Outside the lobby area there is a unique healing garden between the Nursing Center and Fine Arts Cen­ter. Within the garden lies a Laby­rinth, which is an ancient walking meditation tool used for deepening one’s spiritual life and life journey. Anyone is welcome to take a mo­ment to relax ones mind and follow the winding trail in the garden. Also in the healing garden is a sculpture, made by artist Elmer Peterson, that features a woman holding a bird, and symbolizes the caring nature Viterbo values in its nursing stu­dents.

Another unique body of work that is displayed in the Nursing Center is a group of three paintings, entitled Sister Trees. The artist, Kate Bausch, has three sisters who are Viterbo alumni. Each tree painting symbol­izes one of her sisters, and the strong ties they have to the university.

When walking through the Nurs­ing Center, you will also notice many photography pieces by The­resa Smerud. She served on the art committee, and was responsible for touching up old nursing photo­graphs that can be found through­out the building as labels for lecture halls and classrooms. A great num­ber of Smerud’s photographs are located on each floor, with scenes of human interaction, emotion and everyday life.

Acrylic artist Anders Shafer also provided significant artwork to the Nursing Center. The first floor lob­by hosts his series on the history of nursing. Each painting shows im­ages from history, from St. Francis’ journey to the current Viterbo stu­dents. Upstairs on the third floor, Shafer also has a series of paintings depicting the Viterbo nursing val­ues. The acrylic paintings include images from campus with one of the values represented in the center of each one.

Sr. Karen Kappell, FSPA, created a series of paintings located on the second floor, called Chakra paint­ings. These bold colored paintings relate to the different feelings and emotions humans experience from color.

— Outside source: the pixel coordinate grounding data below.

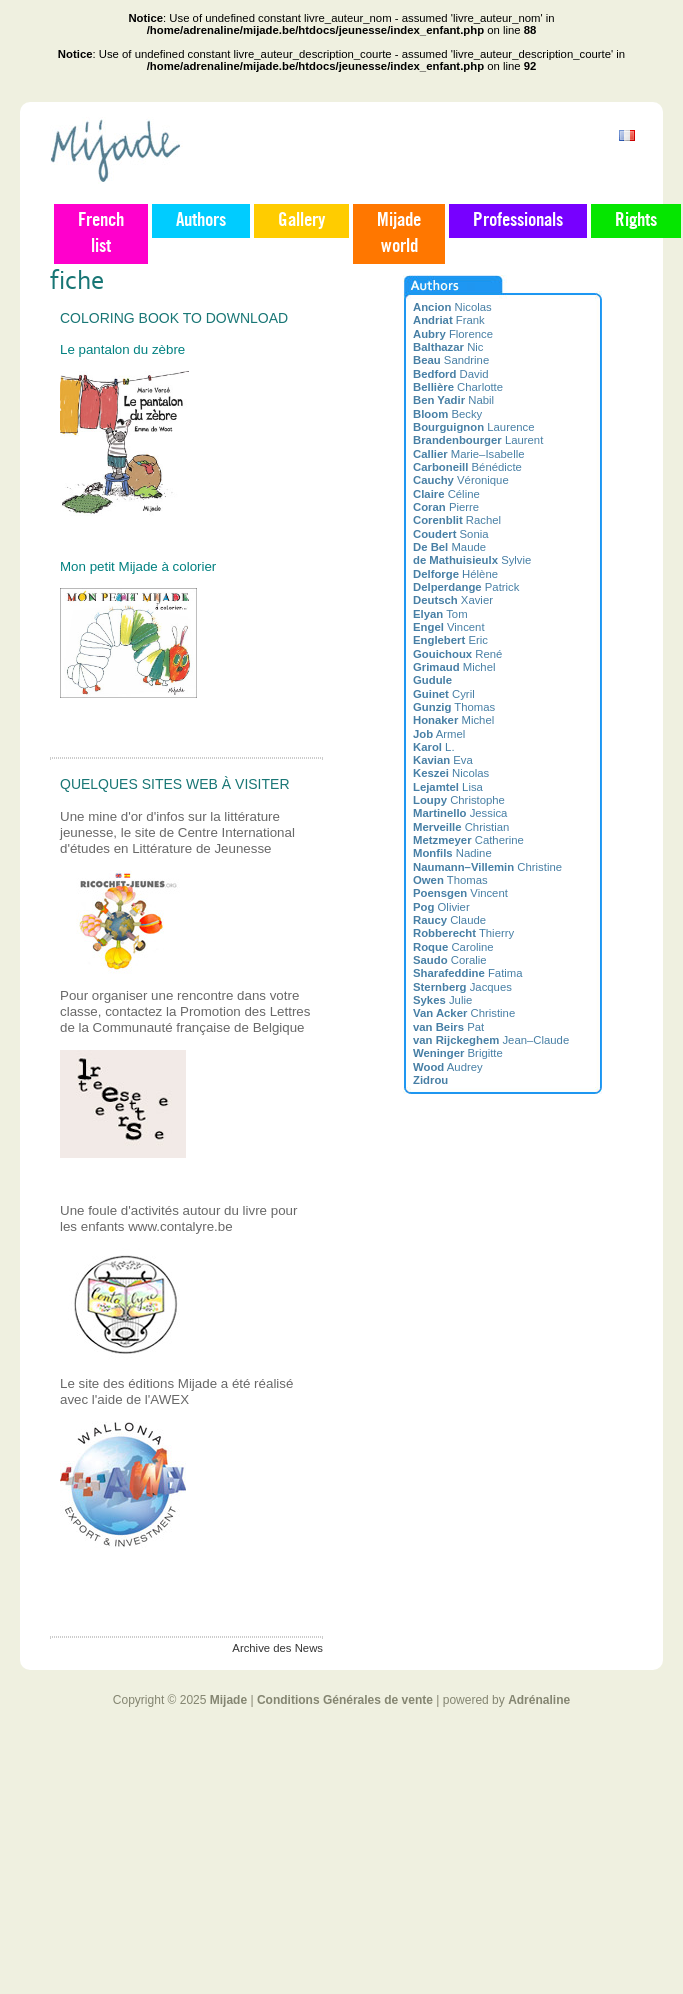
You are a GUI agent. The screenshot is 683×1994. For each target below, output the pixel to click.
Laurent (478, 440)
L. (434, 747)
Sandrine (451, 360)
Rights (636, 221)
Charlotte (458, 387)
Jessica (460, 813)
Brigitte (458, 1053)
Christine (487, 867)
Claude (449, 920)
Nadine (452, 853)
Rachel (457, 520)
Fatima (468, 973)
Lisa (448, 787)
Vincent (449, 627)
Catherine (468, 840)
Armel (439, 734)
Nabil (453, 400)
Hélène (455, 574)
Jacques (462, 987)
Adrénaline (539, 1700)
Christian (461, 827)
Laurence (474, 427)
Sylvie (472, 560)
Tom (440, 614)
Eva (443, 760)
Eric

Glass paintings, paper art, prints, and collages also enhance the Nurs­ing Center halls. Other artists who created the commissioned art piec­es include Isabel Babuzza, Diane French, and Pietra Wall. Some of the artwork is commercial art, pur­chased to accompany the commis­sioned work, and a few pieces are from Italy, retrieved by Viterbo staff and faculty on their journeys over­seas.

“The artwork gives the building heart and soul,” Klein told Lumen. “We’ve received countless compli­ments from benefactors who have toured the building.”

The new Nursing Center is a very remarkable architectural structure, both on the outside and inside. Each floor brings a unique quality of Vit­erbo’s personality and values to life with beautiful artwork. It is evident that careful planning and consider­ation went into every detail of the Nursing Center. It will be enjoyed not only during its first exciting year, but for many years to come.